5 Conclusion and Further Work

In this paper, we introduced the tolerance threshold to variable threshold concept lattice, solving the problem that variable threshold concept lattice is easily disturbed by noise. Then, we constructed RobCL and proved that RobCL is a complete lattice. In addition, we further made a comparison with variable threshold concept lattice and the results show that when the two thresholds coincide with each other, RobCL degenerates to variable threshold concept lattice and thus variable threshold concept lattice should be regarded as a special case of RobCL.

In the process of constructing RobCL, by introducing the tolerance threshold, an object may have a salient feature, a general feature or no feature; in other words, there are three possible states between an object and an attribute, considering with the idea of three-way decision [29,30,31,32]. It is easy to find the difference between RobCL and three-way concept lattice [33,34,35,36], because the latter is constructed on a binary formal context by identifying the common attributes not shared by extents, whereas the former is constructed on a fuzzy formal context by taking into account the general attributes shared by extents. Certainly, the relationship between RobCL and three-way concept lattice may be further clarified after determining whether the three states can be replaced by three values, say 0, 0.5 and 1, without altering the structure of RobCL. The latter, however, seems not straightforward because the incremental characteristics of incremental sequence make it difficult to capture the underlying principle. For example, Proposition 3 still holds for this case, with substituting \(I(g,m)\ge \beta\) by \(I(g,m)\ge 0\) and \(\alpha >I(g_{1},m_{1})\ge \beta\) by \(I(g_{1},m_{1})=0.5\).
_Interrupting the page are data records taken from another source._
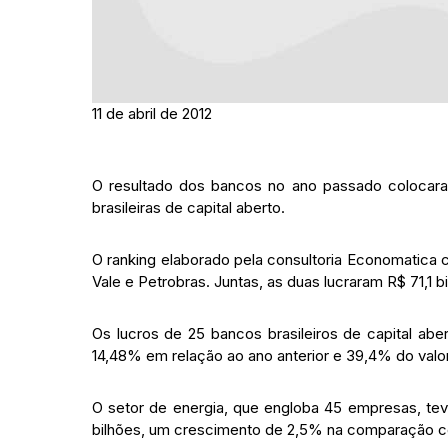
11 de abril de 2012
O resultado dos bancos no ano passado colocaram
brasileiras de capital aberto.
O ranking elaborado pela consultoria Economatica
Vale e Petrobras. Juntas, as duas lucraram R$ 71,1
Os lucros de 25 bancos brasileiros de capital ab
14,48% em relação ao ano anterior e 39,4% do valor
O setor de energia, que engloba 45 empresas, te
bilhões, um crescimento de 2,5% na comparação co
Another further work concerns the relationship between RobCL and variable threshold concept lattice. Although it is clear that RobCL is a general case of variable threshold concept lattice, the preliminary results show that the robust version of variable threshold concept lattice, i.e. RobCL may reduce the fuzzy concepts in variable threshold concept lattice, a surprising result. The basic explanation for this is that the robustness reduce the fuzzy concepts that are not robust; however, further clarification is also needed.
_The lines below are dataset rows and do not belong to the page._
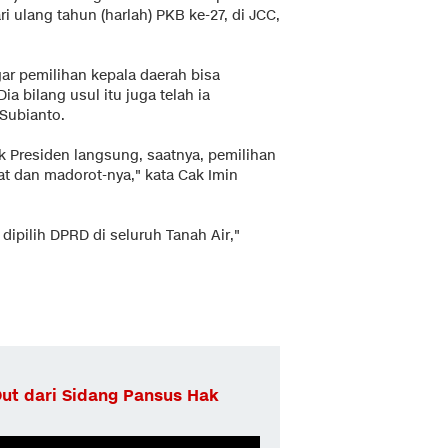
 ulang tahun (harlah) PKB ke-27, di JCC,
r pemilihan kepala daerah bisa
ia bilang usul itu juga telah ia
Subianto.
 Presiden langsung, saatnya, pemilihan
at dan madorot-nya," kata Cak Imin
dipilih DPRD di seluruh Tanah Air,"
ut dari Sidang Pansus Hak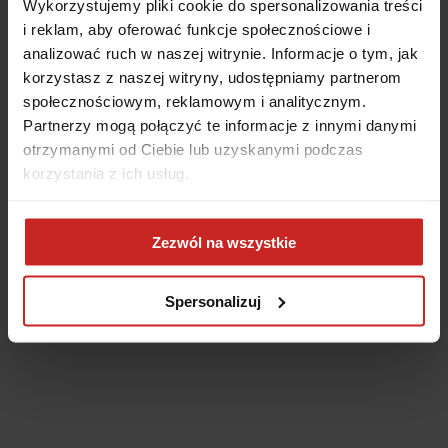
Wykorzystujemy pliki cookie do spersonalizowania treści
i reklam, aby oferować funkcje społecznościowe i
analizować ruch w naszej witrynie. Informacje o tym, jak
korzystasz z naszej witryny, udostępniamy partnerom
społecznościowym, reklamowym i analitycznym.
Partnerzy mogą połączyć te informacje z innymi danymi
otrzymanymi od Ciebie lub uzyskanymi podczas
korzystania z ich usług.
Application error: a client-side exception has occurred
(see the
Zezwól na wszystkie
browser console for more information)
.
Spersonalizuj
It should be noted that although RobCL was applied only in medical diagnosis in the paper, RobCL can be applied in all the fields whose data can be represented as fuzzy two-dimensional tables. For example, in uncertain group decision-making, the set of objects usually consists of different experts, the set of attributes consists of different solutions, and the values between objects and attributes are the evaluating results of solutions by experts. In this case, if only a simple threshold is chosen, the experts’ attitudes towards the solutions will be either ‘agree’ or ‘disagree’. Thus, a tolerance threshold may allow the evaluating results to fluctuate within a certain small range and improve the robustness of group decision-making in the uncertain case.